DHS spokesman David Winslow took Wexler’s appearance in stride. He said the former journalist had misquoted him and that his complaints had more to do with the country as a whole.

“I don’t think the comments were based on a knowledge of Maine,” he said.

Meanwhile, Wexler came armed with plenty of recommendations. He suggested, among other things:

. Requiring daily visits between parents and children from the day they are taken.

. Making it more difficult for the department to ask the court for a preliminary protection order without the parents being present.

. Raising the burden of proof DHS must meet when it takes children from their homes.

. Letting people who think they’ve been wronged sue the department.

Wexler also urged that a birth parent who has had a child taken by DHS be added to the study committee. The omission “suggests that this committee has bought into the stereotype of all birth parents as worthless louts, brutally abusive or hopelessly addicted, who don’t really deserve to sit at the table with the rest of us,” he said.

Wexler’s comments ring true, according to Auburn attorney and court-appointed guardian ad litem Lillian Kennedy who also was invited to speak to the panel.

The committee needs a birth parent, she said. “There’s a big gap between living [in the system] and working [with it] up close.”

Kennedy had further criticisms. Sometimes when a mother calls DHS with concerns that a child is being abused by the father, the department is reluctant to get involved and tells the mother to call an attorney.

But later, if it turns out that the child is being hurt, DHS accuses the mother of failing to protect the child, according to Kennedy.

If foster parents “get uppity” by challenging the caseworker or disagreeing with the way the department is handling a case, they stand to lose the child and their license, Kennedy said.

More problems she has noticed: Parents don’t get notice of hearings; judicial reviews don’t happen in a timely fashion; too many guardians ad litem don’t listen to children and fail to offer a neutral perspective, relying too heavily on caseworkers’ assessments.

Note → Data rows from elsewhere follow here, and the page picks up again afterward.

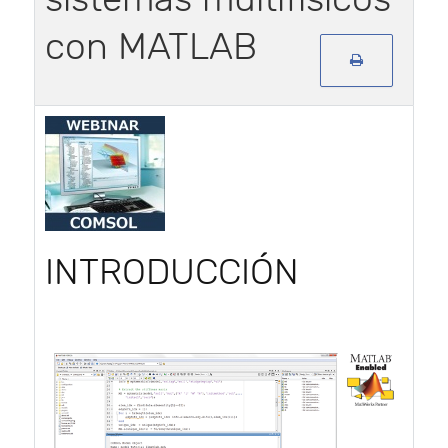
con MATLAB
INTRODUCCIÓN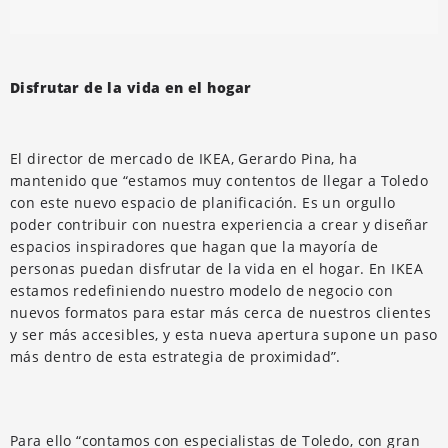
Disfrutar de la vida en el hogar
El director de mercado de IKEA, Gerardo Pina, ha
mantenido que “estamos muy contentos de llegar a Toledo
con este nuevo espacio de planificación. Es un orgullo
poder contribuir con nuestra experiencia a crear y diseñar
espacios inspiradores que hagan que la mayoría de
personas puedan disfrutar de la vida en el hogar. En IKEA
estamos redefiniendo nuestro modelo de negocio con
nuevos formatos para estar más cerca de nuestros clientes
y ser más accesibles, y esta nueva apertura supone un paso
más dentro de esta estrategia de proximidad”.
Para ello “contamos con especialistas de Toledo, con gran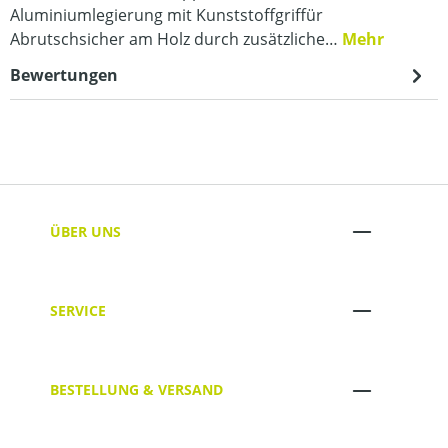
Aluminiumlegierung mit Kunststoffgriffür
Abrutschsicher am Holz durch zusätzliche…
Mehr
Bewertungen
ÜBER UNS
SERVICE
BESTELLUNG & VERSAND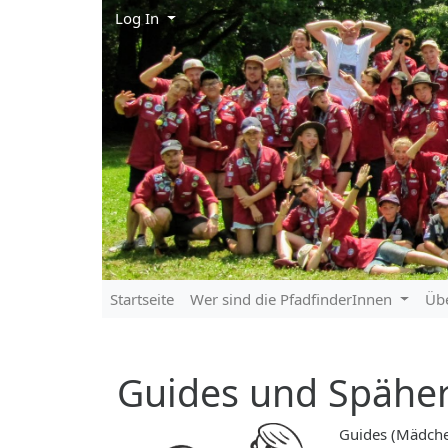
Log In
Startseite
Wer sind die PfadfinderInnen
Üb
Guides und Späher 
Guides (Mädche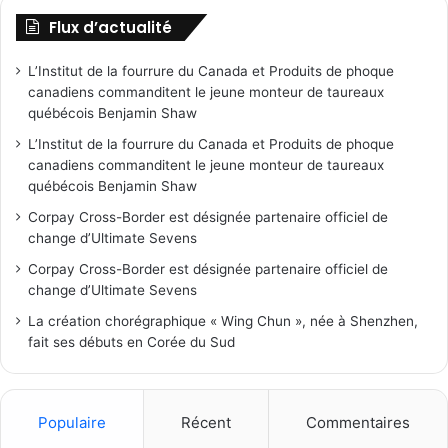
Flux d’actualité
L’Institut de la fourrure du Canada et Produits de phoque
canadiens commanditent le jeune monteur de taureaux
québécois Benjamin Shaw
L’Institut de la fourrure du Canada et Produits de phoque
canadiens commanditent le jeune monteur de taureaux
québécois Benjamin Shaw
Corpay Cross-Border est désignée partenaire officiel de
change d’Ultimate Sevens
Corpay Cross-Border est désignée partenaire officiel de
change d’Ultimate Sevens
La création chorégraphique « Wing Chun », née à Shenzhen,
fait ses débuts en Corée du Sud
Populaire
Récent
Commentaires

Echoing the criticisms leveled by previous speakers were Caroline Gardiner from the Maine Civil Liberties Union and Mary Henderson from the Maine Equal Justice Project. Their groups sponsored a survey that was sent to Maine attorneys who represent either parents or children in child protective proceedings.

Based on the responses from 69 lawyers from all 16 counties, the groups found, among other things, that DHS doesn’t always provide information to parents about their rights or offer a copy of the case plan. The survey found DHS imposes unnecessary requirements, requires people to leave households even when allegations aren’t adequately substantiated, and implements services to parents too late.